- **EXERCISE**:
Look at each line below and tally those holding "Politique"; answer with that figure and nothing else.

- **SUPPLIED RECORDS**:

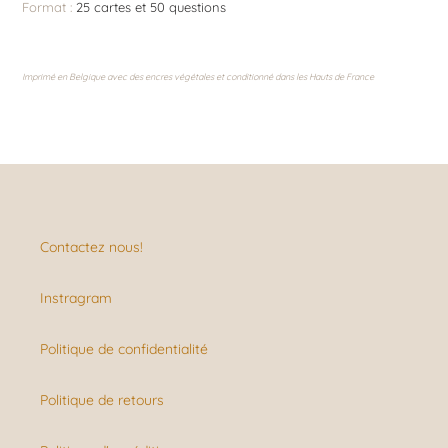
Format :
25 cartes et 50 questions
Imprimé en Belgique avec des encres végétales et conditionné dans les Hauts de France
Contactez nous!
Instragram
Politique de confidentialité
Politique de retours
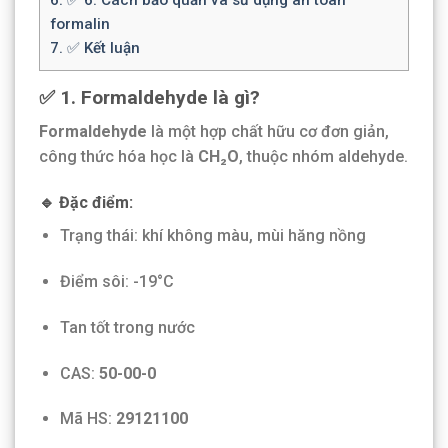
formalin
7.
✅ Kết luận
✅ 1. Formaldehyde là gì?
Formaldehyde
là một hợp chất hữu cơ đơn giản,
công thức hóa học là
CH₂O
, thuộc nhóm aldehyde.
🔹 Đặc điểm:
Trạng thái: khí không màu, mùi hăng nồng
Điểm sôi: -19°C
Tan tốt trong nước
CAS:
50-00-0
Mã HS:
29121100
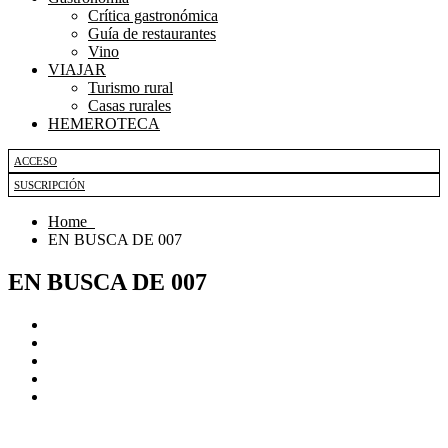
Crítica gastronómica
Guía de restaurantes
Vino
VIAJAR
Turismo rural
Casas rurales
HEMEROTECA
ACCESO
SUSCRIPCIÓN
Home
EN BUSCA DE 007
EN BUSCA DE 007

- **RESPONSE**:
2